* _Stored data entries_:

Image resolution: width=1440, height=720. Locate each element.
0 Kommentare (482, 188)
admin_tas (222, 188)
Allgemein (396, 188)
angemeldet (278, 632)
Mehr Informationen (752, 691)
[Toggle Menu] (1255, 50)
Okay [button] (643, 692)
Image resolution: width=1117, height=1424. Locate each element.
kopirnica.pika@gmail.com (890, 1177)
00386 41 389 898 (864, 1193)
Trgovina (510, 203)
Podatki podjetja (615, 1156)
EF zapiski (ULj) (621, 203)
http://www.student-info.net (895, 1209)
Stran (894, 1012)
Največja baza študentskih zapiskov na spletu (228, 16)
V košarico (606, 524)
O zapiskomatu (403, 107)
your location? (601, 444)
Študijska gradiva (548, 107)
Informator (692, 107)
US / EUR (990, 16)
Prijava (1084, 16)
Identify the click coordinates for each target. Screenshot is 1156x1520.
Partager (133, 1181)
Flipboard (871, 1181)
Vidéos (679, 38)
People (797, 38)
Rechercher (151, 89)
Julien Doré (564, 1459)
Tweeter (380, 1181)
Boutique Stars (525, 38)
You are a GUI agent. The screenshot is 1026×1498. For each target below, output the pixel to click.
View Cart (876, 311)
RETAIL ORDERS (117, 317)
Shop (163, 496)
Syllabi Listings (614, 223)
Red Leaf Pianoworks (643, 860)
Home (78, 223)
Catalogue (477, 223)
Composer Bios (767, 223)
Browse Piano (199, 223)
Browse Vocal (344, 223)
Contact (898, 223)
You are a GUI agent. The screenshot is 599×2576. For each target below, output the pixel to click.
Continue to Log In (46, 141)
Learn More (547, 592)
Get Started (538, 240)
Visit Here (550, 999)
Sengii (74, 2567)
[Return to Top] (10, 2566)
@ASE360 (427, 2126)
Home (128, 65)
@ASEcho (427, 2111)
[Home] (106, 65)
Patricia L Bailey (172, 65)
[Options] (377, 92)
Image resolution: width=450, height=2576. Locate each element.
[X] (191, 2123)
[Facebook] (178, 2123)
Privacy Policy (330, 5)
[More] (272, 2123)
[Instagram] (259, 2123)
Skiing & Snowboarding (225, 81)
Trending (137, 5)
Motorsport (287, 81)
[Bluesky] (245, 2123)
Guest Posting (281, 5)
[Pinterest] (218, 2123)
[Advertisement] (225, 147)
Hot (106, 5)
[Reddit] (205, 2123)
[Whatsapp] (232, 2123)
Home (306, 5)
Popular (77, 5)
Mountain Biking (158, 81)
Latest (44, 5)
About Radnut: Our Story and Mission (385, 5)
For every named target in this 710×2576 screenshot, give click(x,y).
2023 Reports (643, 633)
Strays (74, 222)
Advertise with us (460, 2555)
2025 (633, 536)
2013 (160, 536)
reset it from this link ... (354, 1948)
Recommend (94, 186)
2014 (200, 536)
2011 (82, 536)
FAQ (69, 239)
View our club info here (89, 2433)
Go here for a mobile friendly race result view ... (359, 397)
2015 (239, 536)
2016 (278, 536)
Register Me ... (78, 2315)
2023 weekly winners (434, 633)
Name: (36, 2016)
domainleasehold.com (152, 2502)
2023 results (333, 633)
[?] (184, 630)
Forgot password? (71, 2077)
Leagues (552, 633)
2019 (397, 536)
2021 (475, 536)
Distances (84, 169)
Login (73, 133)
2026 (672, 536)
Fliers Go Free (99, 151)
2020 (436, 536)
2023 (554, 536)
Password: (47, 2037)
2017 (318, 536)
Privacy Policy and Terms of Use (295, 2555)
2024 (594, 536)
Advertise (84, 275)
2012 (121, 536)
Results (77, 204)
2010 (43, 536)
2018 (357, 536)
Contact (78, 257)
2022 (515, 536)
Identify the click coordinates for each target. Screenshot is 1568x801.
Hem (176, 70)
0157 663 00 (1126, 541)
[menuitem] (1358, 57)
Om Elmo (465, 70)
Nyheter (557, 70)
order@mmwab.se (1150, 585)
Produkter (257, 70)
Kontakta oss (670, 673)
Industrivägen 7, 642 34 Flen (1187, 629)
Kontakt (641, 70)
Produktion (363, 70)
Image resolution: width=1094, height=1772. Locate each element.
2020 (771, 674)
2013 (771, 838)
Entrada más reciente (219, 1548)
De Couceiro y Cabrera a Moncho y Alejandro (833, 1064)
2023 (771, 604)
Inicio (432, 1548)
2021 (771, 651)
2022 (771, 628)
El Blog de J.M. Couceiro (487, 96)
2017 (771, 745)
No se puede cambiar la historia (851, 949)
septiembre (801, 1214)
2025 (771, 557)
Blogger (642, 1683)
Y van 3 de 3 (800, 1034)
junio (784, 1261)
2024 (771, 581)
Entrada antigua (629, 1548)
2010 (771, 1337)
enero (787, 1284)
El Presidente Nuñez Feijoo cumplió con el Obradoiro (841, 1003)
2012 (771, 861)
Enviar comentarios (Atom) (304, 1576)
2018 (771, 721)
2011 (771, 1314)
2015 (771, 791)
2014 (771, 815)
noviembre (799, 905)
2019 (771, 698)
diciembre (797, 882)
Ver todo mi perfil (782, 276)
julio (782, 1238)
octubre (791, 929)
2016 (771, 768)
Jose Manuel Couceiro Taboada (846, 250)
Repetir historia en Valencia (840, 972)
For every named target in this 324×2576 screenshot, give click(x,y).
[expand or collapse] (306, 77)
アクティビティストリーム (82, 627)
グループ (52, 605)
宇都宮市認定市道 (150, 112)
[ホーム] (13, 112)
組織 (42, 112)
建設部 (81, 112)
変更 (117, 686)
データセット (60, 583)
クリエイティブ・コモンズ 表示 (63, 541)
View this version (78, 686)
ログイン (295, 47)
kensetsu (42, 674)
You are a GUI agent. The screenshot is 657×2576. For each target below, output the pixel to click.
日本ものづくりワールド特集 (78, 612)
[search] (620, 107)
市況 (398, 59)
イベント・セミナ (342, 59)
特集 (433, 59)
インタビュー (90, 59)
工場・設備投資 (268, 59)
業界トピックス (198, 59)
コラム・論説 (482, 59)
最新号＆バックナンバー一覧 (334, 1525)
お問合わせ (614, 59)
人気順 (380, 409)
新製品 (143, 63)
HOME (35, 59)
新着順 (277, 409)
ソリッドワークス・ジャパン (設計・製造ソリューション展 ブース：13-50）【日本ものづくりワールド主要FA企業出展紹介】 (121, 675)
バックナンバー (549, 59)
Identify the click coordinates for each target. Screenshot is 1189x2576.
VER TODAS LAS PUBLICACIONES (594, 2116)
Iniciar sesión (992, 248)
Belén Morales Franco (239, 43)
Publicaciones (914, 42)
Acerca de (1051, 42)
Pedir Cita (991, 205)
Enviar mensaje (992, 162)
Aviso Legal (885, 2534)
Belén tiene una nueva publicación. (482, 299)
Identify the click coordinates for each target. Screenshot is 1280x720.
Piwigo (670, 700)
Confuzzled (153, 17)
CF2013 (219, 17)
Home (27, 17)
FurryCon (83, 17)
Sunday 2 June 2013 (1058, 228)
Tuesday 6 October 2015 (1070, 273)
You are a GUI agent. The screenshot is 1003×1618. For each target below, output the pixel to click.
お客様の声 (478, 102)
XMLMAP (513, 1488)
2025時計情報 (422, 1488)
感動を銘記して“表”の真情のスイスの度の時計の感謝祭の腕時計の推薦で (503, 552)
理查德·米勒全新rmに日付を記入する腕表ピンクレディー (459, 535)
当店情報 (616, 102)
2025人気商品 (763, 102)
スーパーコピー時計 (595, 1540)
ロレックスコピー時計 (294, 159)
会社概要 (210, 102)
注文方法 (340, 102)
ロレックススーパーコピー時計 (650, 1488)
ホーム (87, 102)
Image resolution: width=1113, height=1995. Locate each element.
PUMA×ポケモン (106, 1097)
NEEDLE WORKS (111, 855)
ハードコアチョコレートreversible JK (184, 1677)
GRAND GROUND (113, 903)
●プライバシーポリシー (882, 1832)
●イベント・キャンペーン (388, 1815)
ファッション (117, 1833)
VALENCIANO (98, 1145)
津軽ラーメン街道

* _TASK GOAL_: Return each full line of the entries that contains the word "Couceiro".

* _RESPONSE_:
De Couceiro y Cabrera a Moncho y Alejandro (833, 1064)
El Blog de J.M. Couceiro (487, 96)
Jose Manuel Couceiro Taboada (846, 250)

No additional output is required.